START TASK DATA

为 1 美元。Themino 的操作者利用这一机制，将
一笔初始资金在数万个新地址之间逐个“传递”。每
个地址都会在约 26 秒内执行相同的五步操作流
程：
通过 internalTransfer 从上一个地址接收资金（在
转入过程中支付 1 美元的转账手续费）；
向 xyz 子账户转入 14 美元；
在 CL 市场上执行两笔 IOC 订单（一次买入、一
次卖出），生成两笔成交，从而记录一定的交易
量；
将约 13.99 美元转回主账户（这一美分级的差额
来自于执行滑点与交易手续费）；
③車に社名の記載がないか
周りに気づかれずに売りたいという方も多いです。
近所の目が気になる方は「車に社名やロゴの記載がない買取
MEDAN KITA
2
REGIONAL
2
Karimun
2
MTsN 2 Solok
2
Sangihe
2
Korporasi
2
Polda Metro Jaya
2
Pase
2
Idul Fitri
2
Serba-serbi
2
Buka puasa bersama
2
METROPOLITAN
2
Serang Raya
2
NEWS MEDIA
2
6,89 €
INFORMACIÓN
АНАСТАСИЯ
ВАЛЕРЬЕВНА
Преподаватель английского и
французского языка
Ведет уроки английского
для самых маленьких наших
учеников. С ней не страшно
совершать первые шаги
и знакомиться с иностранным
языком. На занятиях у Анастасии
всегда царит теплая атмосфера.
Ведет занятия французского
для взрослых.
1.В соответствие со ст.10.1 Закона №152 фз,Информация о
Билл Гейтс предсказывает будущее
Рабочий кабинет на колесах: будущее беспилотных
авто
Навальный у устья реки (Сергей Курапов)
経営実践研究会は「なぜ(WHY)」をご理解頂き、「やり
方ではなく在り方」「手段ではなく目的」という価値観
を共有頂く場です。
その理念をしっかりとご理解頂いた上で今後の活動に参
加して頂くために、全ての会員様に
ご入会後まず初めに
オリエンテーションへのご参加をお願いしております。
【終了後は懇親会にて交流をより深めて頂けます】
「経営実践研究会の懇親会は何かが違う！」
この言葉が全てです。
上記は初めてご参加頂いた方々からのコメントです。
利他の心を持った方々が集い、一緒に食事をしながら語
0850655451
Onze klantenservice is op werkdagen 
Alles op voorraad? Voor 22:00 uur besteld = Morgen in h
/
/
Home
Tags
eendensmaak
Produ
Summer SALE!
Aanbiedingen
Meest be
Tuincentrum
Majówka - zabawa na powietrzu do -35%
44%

END TASK DATA

TASK STATEMENT:
Copy out each entry once more, character for character.

WRITTEN REPLY:
为 1 美元。Themino 的操作者利用这一机制，将
一笔初始资金在数万个新地址之间逐个“传递”。每
个地址都会在约 26 秒内执行相同的五步操作流
程：
通过 internalTransfer 从上一个地址接收资金（在
转入过程中支付 1 美元的转账手续费）；
向 xyz 子账户转入 14 美元；
在 CL 市场上执行两笔 IOC 订单（一次买入、一
次卖出），生成两笔成交，从而记录一定的交易
量；
将约 13.99 美元转回主账户（这一美分级的差额
来自于执行滑点与交易手续费）；
③車に社名の記載がないか
周りに気づかれずに売りたいという方も多いです。
近所の目が気になる方は「車に社名やロゴの記載がない買取
MEDAN KITA
2
REGIONAL
2
Karimun
2
MTsN 2 Solok
2
Sangihe
2
Korporasi
2
Polda Metro Jaya
2
Pase
2
Idul Fitri
2
Serba-serbi
2
Buka puasa bersama
2
METROPOLITAN
2
Serang Raya
2
NEWS MEDIA
2
6,89 €
INFORMACIÓN
АНАСТАСИЯ
ВАЛЕРЬЕВНА
Преподаватель английского и
французского языка
Ведет уроки английского
для самых маленьких наших
учеников. С ней не страшно
совершать первые шаги
и знакомиться с иностранным
языком. На занятиях у Анастасии
всегда царит теплая атмосфера.
Ведет занятия французского
для взрослых.
1.В соответствие со ст.10.1 Закона №152 фз,Информация о
Билл Гейтс предсказывает будущее
Рабочий кабинет на колесах: будущее беспилотных
авто
Навальный у устья реки (Сергей Курапов)
経営実践研究会は「なぜ(WHY)」をご理解頂き、「やり
方ではなく在り方」「手段ではなく目的」という価値観
を共有頂く場です。
その理念をしっかりとご理解頂いた上で今後の活動に参
加して頂くために、全ての会員様に
ご入会後まず初めに
オリエンテーションへのご参加をお願いしております。
【終了後は懇親会にて交流をより深めて頂けます】
「経営実践研究会の懇親会は何かが違う！」
この言葉が全てです。
上記は初めてご参加頂いた方々からのコメントです。
利他の心を持った方々が集い、一緒に食事をしながら語
0850655451
Onze klantenservice is op werkdagen 
Alles op voorraad? Voor 22:00 uur besteld = Morgen in h
/
/
Home
Tags
eendensmaak
Produ
Summer SALE!
Aanbiedingen
Meest be
Tuincentrum
Majówka - zabawa na powietrzu do -35%
44%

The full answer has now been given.